TASK
Set every entry down again precisely.

EXERCISE INPUT
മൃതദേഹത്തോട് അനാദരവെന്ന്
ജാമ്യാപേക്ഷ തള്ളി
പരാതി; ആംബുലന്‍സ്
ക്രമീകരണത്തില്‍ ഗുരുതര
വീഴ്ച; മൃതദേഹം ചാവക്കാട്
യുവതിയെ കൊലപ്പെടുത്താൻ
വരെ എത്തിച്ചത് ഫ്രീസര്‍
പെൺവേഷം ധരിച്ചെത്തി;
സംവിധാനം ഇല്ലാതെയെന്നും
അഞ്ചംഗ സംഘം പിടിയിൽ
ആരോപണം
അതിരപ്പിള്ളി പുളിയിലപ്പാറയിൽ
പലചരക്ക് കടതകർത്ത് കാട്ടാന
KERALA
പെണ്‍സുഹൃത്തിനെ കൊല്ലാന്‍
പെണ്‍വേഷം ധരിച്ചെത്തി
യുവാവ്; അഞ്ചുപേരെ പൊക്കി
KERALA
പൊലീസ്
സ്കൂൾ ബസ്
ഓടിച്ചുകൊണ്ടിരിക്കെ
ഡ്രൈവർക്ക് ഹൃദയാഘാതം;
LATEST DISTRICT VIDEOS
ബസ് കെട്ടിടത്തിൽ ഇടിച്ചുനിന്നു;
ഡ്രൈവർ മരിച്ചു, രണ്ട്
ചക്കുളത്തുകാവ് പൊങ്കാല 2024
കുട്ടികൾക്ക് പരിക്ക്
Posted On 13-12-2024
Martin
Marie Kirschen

TASK OUTPUT
മൃതദേഹത്തോട് അനാദരവെന്ന്
ജാമ്യാപേക്ഷ തള്ളി
പരാതി; ആംബുലന്‍സ്
ക്രമീകരണത്തില്‍ ഗുരുതര
വീഴ്ച; മൃതദേഹം ചാവക്കാട്
യുവതിയെ കൊലപ്പെടുത്താൻ
വരെ എത്തിച്ചത് ഫ്രീസര്‍
പെൺവേഷം ധരിച്ചെത്തി;
സംവിധാനം ഇല്ലാതെയെന്നും
അഞ്ചംഗ സംഘം പിടിയിൽ
ആരോപണം
അതിരപ്പിള്ളി പുളിയിലപ്പാറയിൽ
പലചരക്ക് കടതകർത്ത് കാട്ടാന
KERALA
പെണ്‍സുഹൃത്തിനെ കൊല്ലാന്‍
പെണ്‍വേഷം ധരിച്ചെത്തി
യുവാവ്; അഞ്ചുപേരെ പൊക്കി
KERALA
പൊലീസ്
സ്കൂൾ ബസ്
ഓടിച്ചുകൊണ്ടിരിക്കെ
ഡ്രൈവർക്ക് ഹൃദയാഘാതം;
LATEST DISTRICT VIDEOS
ബസ് കെട്ടിടത്തിൽ ഇടിച്ചുനിന്നു;
ഡ്രൈവർ മരിച്ചു, രണ്ട്
ചക്കുളത്തുകാവ് പൊങ്കാല 2024
കുട്ടികൾക്ക് പരിക്ക്
Posted On 13-12-2024
Martin
Marie Kirschen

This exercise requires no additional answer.